Effective July 1, 2015, Florida will have broader prohibitions against SLAPP suits, or “strategic lawsuits against public participation.” Many states have enacted anti-SLAPP laws to prevent companies and government entities from filing frivolous lawsuits against their critics. For example, when a citizen or consumer posts a negative comment about a governmental program or a company’s services, the entity subject to the criticism may choose to file a defamation or infringement lawsuit against the individual who posted the comment. Such lawsuits have become more prevalent due to the popularity of websites geared towards consumer reviews, such as yelp.com.
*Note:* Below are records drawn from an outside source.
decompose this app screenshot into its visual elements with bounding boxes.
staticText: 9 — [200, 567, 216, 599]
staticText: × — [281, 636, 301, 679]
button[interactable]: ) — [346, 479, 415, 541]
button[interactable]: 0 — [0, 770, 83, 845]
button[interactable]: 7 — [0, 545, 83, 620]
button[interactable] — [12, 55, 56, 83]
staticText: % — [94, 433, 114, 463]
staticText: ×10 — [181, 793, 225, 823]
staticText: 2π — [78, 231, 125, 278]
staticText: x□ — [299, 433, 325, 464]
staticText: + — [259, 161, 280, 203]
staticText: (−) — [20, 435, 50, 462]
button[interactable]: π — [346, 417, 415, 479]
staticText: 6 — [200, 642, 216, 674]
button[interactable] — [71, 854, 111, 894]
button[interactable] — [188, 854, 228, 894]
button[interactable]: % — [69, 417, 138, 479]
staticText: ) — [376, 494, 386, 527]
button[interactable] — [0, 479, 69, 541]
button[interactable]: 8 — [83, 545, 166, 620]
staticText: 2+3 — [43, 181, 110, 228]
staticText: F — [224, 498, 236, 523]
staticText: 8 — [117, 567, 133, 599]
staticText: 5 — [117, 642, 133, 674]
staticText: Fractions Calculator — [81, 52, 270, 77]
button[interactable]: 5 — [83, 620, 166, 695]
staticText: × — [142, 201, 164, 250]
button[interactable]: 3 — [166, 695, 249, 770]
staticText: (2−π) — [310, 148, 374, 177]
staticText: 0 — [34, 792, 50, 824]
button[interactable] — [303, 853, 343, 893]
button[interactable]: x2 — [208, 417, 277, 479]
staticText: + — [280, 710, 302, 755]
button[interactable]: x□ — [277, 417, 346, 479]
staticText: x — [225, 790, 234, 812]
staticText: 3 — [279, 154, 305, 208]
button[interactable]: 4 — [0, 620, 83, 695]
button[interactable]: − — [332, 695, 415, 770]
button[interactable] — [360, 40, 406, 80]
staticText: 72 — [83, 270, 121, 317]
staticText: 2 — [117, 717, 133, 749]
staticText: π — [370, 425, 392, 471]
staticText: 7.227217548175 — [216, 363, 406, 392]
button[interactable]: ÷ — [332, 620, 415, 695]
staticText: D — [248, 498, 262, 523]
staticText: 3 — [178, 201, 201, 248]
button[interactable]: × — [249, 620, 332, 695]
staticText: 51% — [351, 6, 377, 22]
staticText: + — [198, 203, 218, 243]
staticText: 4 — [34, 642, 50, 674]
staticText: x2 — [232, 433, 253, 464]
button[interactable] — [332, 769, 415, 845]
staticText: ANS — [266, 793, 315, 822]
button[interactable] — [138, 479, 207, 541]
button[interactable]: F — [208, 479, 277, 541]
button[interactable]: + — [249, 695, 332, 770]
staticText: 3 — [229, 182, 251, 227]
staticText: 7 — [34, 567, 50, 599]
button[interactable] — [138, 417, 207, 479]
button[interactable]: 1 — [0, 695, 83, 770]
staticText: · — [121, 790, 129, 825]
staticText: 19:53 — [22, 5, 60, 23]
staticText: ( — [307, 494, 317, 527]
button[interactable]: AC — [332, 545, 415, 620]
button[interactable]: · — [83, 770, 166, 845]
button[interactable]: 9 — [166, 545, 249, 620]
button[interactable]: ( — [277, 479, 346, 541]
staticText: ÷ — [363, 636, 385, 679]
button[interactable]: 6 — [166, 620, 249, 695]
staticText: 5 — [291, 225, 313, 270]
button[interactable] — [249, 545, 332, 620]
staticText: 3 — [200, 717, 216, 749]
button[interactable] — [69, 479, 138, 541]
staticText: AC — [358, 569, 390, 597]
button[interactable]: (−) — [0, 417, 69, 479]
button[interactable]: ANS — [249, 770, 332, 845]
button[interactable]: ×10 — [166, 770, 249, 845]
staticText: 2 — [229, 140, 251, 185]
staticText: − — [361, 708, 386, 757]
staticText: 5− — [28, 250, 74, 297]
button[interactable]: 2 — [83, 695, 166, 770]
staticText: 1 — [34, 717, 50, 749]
Under most anti-SLAPP laws, the individual against whom a lawsuit was filed may move to strike or dismiss any claims that arise from a range of protected First Amendment-related activities (e.g., by asserting that the critical review involved speech on a matter of public concern). The entity that filed the lawsuit then has the burden of establishing with evidence a probability that it will prevail on the claims. If the court finds in favor of the individual, then the claims will be dismissed and the entity that filed the SLAPP suit will be required to pay the individual’s reasonable attorney’s fees (and, in some states, a monetary penalty).
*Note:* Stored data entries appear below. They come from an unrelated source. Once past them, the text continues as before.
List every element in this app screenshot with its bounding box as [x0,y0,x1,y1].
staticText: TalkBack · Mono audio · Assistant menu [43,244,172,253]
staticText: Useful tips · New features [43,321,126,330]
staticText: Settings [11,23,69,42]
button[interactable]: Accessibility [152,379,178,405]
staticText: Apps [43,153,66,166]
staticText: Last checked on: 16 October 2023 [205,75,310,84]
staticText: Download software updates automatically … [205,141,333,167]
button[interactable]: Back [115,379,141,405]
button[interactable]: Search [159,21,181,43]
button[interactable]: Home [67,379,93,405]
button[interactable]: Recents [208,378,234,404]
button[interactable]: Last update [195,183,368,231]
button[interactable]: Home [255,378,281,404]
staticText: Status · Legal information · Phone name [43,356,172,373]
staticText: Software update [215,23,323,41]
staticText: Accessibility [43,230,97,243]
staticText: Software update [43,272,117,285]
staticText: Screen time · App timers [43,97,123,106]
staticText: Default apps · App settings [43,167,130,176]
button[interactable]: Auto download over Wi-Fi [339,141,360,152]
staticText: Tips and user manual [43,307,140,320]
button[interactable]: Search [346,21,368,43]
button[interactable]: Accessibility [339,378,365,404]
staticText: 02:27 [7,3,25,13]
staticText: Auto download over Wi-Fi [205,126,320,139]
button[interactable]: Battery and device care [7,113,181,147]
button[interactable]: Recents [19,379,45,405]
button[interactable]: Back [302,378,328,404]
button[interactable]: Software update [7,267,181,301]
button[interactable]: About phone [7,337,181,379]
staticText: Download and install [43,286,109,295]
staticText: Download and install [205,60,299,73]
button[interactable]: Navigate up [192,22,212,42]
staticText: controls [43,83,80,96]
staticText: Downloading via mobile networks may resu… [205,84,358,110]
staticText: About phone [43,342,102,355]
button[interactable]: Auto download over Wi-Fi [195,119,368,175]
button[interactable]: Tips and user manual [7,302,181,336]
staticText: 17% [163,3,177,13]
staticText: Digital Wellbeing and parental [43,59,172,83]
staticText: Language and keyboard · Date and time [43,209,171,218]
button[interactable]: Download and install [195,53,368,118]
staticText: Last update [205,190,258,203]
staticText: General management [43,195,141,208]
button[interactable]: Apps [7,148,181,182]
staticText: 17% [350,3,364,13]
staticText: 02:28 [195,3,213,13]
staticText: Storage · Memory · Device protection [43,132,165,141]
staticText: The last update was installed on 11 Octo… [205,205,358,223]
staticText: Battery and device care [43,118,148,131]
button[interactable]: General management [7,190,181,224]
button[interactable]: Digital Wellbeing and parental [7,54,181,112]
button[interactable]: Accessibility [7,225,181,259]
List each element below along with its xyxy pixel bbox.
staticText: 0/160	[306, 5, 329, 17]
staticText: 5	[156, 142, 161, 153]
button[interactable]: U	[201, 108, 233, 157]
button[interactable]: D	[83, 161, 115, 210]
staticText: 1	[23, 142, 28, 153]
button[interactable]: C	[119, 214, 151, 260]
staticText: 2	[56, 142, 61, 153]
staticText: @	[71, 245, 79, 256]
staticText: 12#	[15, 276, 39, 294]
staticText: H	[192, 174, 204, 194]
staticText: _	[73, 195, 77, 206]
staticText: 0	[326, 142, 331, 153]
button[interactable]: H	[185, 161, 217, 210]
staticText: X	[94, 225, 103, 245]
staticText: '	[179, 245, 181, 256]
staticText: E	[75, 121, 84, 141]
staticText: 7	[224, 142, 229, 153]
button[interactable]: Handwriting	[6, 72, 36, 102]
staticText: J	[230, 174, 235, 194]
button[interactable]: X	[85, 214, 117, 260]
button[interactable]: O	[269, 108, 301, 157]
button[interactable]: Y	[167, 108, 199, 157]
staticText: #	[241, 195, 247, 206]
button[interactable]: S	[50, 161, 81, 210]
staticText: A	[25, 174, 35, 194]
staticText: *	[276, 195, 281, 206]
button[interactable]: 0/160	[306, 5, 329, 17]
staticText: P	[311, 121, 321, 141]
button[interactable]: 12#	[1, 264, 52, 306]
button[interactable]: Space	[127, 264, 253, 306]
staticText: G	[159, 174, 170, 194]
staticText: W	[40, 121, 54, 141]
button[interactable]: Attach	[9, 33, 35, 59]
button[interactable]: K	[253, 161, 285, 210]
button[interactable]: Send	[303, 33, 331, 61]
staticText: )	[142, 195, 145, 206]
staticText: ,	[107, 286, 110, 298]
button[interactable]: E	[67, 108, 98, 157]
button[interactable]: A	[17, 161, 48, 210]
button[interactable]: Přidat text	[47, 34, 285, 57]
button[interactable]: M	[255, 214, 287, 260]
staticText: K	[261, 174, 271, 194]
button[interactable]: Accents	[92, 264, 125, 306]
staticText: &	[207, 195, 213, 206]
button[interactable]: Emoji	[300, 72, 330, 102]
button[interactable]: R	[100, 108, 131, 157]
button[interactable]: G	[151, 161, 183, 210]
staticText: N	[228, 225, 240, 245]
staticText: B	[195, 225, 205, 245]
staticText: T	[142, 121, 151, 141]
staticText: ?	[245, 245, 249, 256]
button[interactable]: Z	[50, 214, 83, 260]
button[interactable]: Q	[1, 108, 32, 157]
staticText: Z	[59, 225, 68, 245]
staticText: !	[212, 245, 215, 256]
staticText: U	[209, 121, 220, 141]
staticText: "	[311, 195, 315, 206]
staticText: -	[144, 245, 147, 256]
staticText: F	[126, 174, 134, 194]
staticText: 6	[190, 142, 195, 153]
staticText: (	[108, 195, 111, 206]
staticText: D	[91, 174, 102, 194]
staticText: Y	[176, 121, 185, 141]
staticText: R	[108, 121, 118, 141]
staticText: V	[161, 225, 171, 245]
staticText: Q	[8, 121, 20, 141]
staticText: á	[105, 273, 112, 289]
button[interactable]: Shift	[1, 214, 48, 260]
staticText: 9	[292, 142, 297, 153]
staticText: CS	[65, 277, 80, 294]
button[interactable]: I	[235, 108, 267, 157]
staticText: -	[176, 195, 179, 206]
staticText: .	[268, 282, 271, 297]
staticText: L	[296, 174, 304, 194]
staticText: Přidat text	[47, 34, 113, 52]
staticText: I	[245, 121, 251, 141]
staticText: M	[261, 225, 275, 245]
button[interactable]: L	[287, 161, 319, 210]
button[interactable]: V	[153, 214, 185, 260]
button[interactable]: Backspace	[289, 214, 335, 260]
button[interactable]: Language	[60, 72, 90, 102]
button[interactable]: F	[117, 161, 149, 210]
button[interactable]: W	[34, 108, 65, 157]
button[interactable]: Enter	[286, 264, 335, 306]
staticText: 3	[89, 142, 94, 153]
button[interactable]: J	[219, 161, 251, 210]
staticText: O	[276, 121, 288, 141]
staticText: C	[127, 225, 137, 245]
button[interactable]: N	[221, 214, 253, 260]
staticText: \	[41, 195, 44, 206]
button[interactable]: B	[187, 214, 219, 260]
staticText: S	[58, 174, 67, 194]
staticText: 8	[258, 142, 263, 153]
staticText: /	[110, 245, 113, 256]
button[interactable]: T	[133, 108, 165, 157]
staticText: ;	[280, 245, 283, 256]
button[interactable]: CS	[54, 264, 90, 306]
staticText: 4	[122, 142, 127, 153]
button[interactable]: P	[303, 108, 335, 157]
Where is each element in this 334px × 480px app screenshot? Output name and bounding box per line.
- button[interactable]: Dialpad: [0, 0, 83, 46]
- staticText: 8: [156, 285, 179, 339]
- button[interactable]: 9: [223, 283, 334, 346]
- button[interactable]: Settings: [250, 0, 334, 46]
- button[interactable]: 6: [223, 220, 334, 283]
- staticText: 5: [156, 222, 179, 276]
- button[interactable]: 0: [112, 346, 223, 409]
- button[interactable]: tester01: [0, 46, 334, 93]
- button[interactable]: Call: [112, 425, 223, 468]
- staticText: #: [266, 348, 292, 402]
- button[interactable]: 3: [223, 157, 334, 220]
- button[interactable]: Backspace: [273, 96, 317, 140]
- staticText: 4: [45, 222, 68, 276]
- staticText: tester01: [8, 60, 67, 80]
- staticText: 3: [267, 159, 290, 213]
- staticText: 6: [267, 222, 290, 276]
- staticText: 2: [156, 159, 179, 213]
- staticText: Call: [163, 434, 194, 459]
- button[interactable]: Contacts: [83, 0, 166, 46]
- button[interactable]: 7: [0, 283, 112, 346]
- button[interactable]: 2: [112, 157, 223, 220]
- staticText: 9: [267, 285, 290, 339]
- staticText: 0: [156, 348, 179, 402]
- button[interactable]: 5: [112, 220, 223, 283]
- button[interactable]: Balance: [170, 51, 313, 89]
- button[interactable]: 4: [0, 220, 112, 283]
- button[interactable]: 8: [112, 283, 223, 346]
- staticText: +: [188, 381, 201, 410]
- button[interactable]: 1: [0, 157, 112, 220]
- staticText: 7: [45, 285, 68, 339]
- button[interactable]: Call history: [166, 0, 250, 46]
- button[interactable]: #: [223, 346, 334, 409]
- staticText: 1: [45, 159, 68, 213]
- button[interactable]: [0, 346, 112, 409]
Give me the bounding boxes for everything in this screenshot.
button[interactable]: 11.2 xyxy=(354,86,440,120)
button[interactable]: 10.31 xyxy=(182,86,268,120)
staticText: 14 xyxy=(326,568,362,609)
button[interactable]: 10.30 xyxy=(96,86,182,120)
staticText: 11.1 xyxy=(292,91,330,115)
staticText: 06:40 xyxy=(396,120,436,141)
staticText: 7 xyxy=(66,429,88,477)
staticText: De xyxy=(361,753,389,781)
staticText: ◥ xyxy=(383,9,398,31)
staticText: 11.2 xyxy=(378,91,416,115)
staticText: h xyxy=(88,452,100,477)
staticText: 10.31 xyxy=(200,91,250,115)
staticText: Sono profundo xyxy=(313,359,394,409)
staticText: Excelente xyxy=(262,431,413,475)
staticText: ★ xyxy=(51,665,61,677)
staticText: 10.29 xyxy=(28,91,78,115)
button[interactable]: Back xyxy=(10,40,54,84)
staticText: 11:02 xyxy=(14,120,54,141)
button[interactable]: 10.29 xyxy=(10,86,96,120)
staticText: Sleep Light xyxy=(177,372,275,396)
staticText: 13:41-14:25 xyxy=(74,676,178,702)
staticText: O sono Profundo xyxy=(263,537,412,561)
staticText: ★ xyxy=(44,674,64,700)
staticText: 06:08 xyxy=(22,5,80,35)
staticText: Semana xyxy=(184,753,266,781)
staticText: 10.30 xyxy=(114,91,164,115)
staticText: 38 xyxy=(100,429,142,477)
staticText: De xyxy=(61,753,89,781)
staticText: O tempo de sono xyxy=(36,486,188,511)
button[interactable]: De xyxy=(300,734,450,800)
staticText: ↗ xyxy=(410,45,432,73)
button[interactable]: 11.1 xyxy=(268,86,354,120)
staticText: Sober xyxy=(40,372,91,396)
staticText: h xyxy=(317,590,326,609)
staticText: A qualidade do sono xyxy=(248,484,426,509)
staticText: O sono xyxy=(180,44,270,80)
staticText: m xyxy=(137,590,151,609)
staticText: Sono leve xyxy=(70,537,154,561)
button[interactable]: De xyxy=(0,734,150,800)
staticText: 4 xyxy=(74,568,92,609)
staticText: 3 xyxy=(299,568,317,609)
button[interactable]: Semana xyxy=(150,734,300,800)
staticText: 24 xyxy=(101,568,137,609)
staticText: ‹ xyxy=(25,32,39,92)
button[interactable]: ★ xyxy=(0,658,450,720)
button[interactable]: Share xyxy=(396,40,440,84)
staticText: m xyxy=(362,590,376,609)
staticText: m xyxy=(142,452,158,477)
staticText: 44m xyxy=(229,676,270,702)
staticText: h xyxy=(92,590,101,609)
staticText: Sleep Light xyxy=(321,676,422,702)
Florida’s anti-SLAPP law, Section 768.295 of the Florida Statutes, has historically applied to only those SLAPP suits filed by governmental entities; however, effective July 1, 2015, the law will apply to SLAPP suits filed by anyone. The amended law will protect free speech in connection with public issues in two categories: (1) speech made before a governmental entity in connection with an issue that the governmental entity is considering or has under review; and (2) speech in connection with a play, movie, television program, radio broadcast, audiovisual work, book, magazine article, musical work, news report or similar works. The law provides for expeditious resolution of a SLAPP suit and an award of attorney’s fees to the prevailing party.
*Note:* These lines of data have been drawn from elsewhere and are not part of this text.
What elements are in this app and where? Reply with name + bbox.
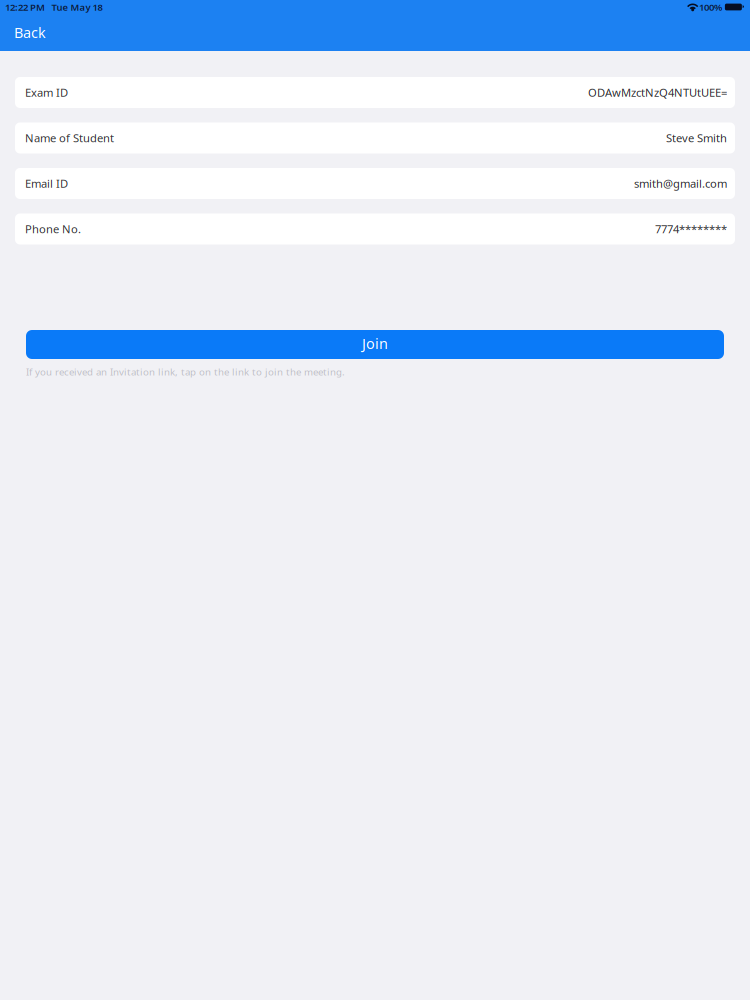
staticText: Email ID [25,176,68,191]
staticText: ODAwMzctNzQ4NTUtUEE= [588,85,727,100]
button[interactable]: Email ID [15,168,735,199]
button[interactable]: Back [0,14,60,51]
staticText: 12:22 PM [5,0,45,14]
staticText: smith@gmail.com [634,176,727,191]
staticText: Join [362,334,388,353]
staticText: Phone No. [25,221,81,237]
button[interactable]: Exam ID [15,77,735,108]
staticText: Exam ID [25,85,68,100]
button[interactable]: Phone No. [15,214,735,244]
button[interactable]: Join [26,330,724,359]
staticText: 7774******** [655,221,727,237]
staticText: Tue May 18 [52,1,102,14]
button[interactable]: Name of Student [15,122,735,154]
staticText: Steve Smith [666,130,727,146]
staticText: Back [14,23,46,42]
staticText: Name of Student [25,130,114,146]
staticText: 100% [699,0,722,14]
staticText: If you received an Invitation link, tap … [26,365,345,378]
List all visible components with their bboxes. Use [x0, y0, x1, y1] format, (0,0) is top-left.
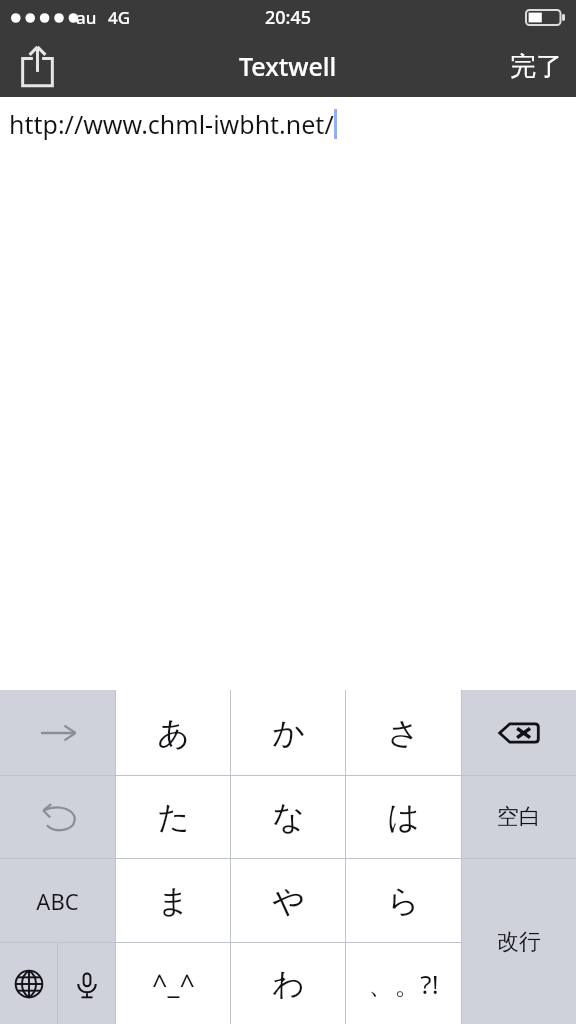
- button[interactable]: Dictation: [58, 943, 115, 1024]
- staticText: ^_^: [152, 965, 195, 1002]
- button[interactable]: や: [231, 859, 345, 942]
- button[interactable]: ABC: [0, 859, 115, 942]
- button[interactable]: あ: [116, 690, 230, 775]
- button[interactable]: Share: [6, 36, 68, 96]
- staticText: た: [157, 797, 190, 837]
- staticText: は: [387, 797, 420, 837]
- button[interactable]: ま: [116, 859, 230, 942]
- staticText: 、。?!: [368, 966, 439, 1002]
- staticText: ら: [387, 881, 420, 921]
- staticText: か: [272, 713, 305, 753]
- button[interactable]: Next candidate: [0, 690, 115, 775]
- button[interactable]: Backspace: [462, 690, 576, 775]
- button[interactable]: 、。?!: [346, 943, 461, 1024]
- button[interactable]: Undo: [0, 776, 115, 858]
- button[interactable]: さ: [346, 690, 461, 775]
- staticText: わ: [272, 964, 305, 1004]
- staticText: な: [272, 797, 305, 837]
- button[interactable]: ^_^: [116, 943, 230, 1024]
- button[interactable]: ら: [346, 859, 461, 942]
- staticText: 20:45: [265, 5, 312, 30]
- button[interactable]: 空白: [462, 776, 576, 858]
- button[interactable]: 完了: [496, 36, 576, 96]
- staticText: http://www.chml-iwbht.net/: [9, 107, 334, 141]
- button[interactable]: 改行: [462, 859, 576, 1024]
- button[interactable]: た: [116, 776, 230, 858]
- button[interactable]: Switch keyboard: [0, 943, 57, 1024]
- staticText: 完了: [510, 50, 562, 83]
- button[interactable]: わ: [231, 943, 345, 1024]
- staticText: 4G: [108, 6, 131, 29]
- staticText: au: [76, 6, 97, 29]
- staticText: 改行: [497, 928, 541, 956]
- staticText: 空白: [497, 803, 541, 831]
- staticText: や: [272, 881, 305, 921]
- staticText: ABC: [36, 886, 79, 916]
- button[interactable]: な: [231, 776, 345, 858]
- staticText: ま: [157, 881, 190, 921]
- button[interactable]: は: [346, 776, 461, 858]
- staticText: あ: [157, 713, 190, 753]
- staticText: さ: [387, 713, 420, 753]
- staticText: Textwell: [239, 49, 337, 83]
- button[interactable]: か: [231, 690, 345, 775]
While Florida has opted to broaden its anti-SLAPP law, some courts have recently begun to reign in the applicability of anti-SLAPP laws.
On May 28, 2014, the Washington Supreme Court held that the state’s anti-SLAPP law, RCW 4.24.525, is unconstitutional. Davis v. Cox, No. 90233–0 (Wash. May 28, 2015) (en banc). Specifically, the court found that the law’s procedure for early summary dismissal of SLAPP lawsuits violated the right to a jury trial guaranteed by the Washington Constitution, because the law required the trial judge to weigh the evidence and make a factual determination of whether the plaintiff established by clear and convincing evidence a probability of prevailing at trial. The court concluded that the state’s anti-SLAPP law created a “constitutional conundrum” because it sought to “protect one group of citizen’s constitutional rights of expression and petition—by cutting off another group’s constitutional rights of petition and jury trial.” Because the state’s anti-SLAPP law has been invalidated, defendants previously protected by the law can no longer move to have the claims against them stricken as SLAPPs and cannot recover related attorneys’ fees, costs, and penalties.
Federal courts have also limited the applicability of anti-SLAPP laws. On April 24, 2015, the U.S. Court of Appeals for the District of Columbia Circuit held that a state anti-SLAPP law does not apply in federal court exercising diversity jurisdiction. Abbas v. Foreign Policy Group, LLC, 783 F.3d 1328 (D.C. Cir. 2015). The court ruled that Federal Rules of Civil Procedure 12 and 56 establish the standards for granting pre-trial judgment to defendants in cases in federal court, and a federal court must apply those Federal Rules instead of the D.C. Anti–SLAPP Act’s special motion to dismiss provision.
The U.S. Court of Appeals for the District of Columbia Circuit is the first federal appellate court to rule against the applicability of state anti-SLAPP laws in federal court, although some federal district courts have reached similar conclusions. The U.S. Court of Appeals for the Ninth Circuit ruled in 1999 that California’s anti-SLAPP law could be invoked in federal court; however, two Ninth Circuit judges recently expressed disagreement with that ruling. As such, the Abbas decision sets up a circuit split on the issue, which may ultimately require resolution by the U.S. Supreme Court.
Such a ruling may be unnecessary, though, if the U.S. Congress enacts a federal anti-SLAPP law. On May 13, 2015, a bi-partisan group of Representatives introduced the “‘Securing Participation, Engagement, and Knowledge Freedom by Reducing Egregious Efforts Act of 2015” or the “SPEAK FREE Act of 2015” (H.R. 2304). This proposed law, which would operate similar to state anti-SLAPP laws, would broadly apply to any claim against a person who makes a statement about a matter of public concern. Additionally, under the proposed legislation, a state court action that involves a claim arising under the law could be removed to federal court, which would benefit defendants sued in states that either do not have anti-SLAPP laws or that have narrower anti-SLAPP laws.
Anti-SLAPP laws are currently under scrutiny by the courts and the legislature. In the meantime, an entity that is deciding whether to file a lawsuit in response to a critical review must be mindful of any governing anti-SLAPP laws and consider the possibility of defending against an anti-SLAPP motion and potentially paying the critic’s attorney’s fees and a monetary penalty.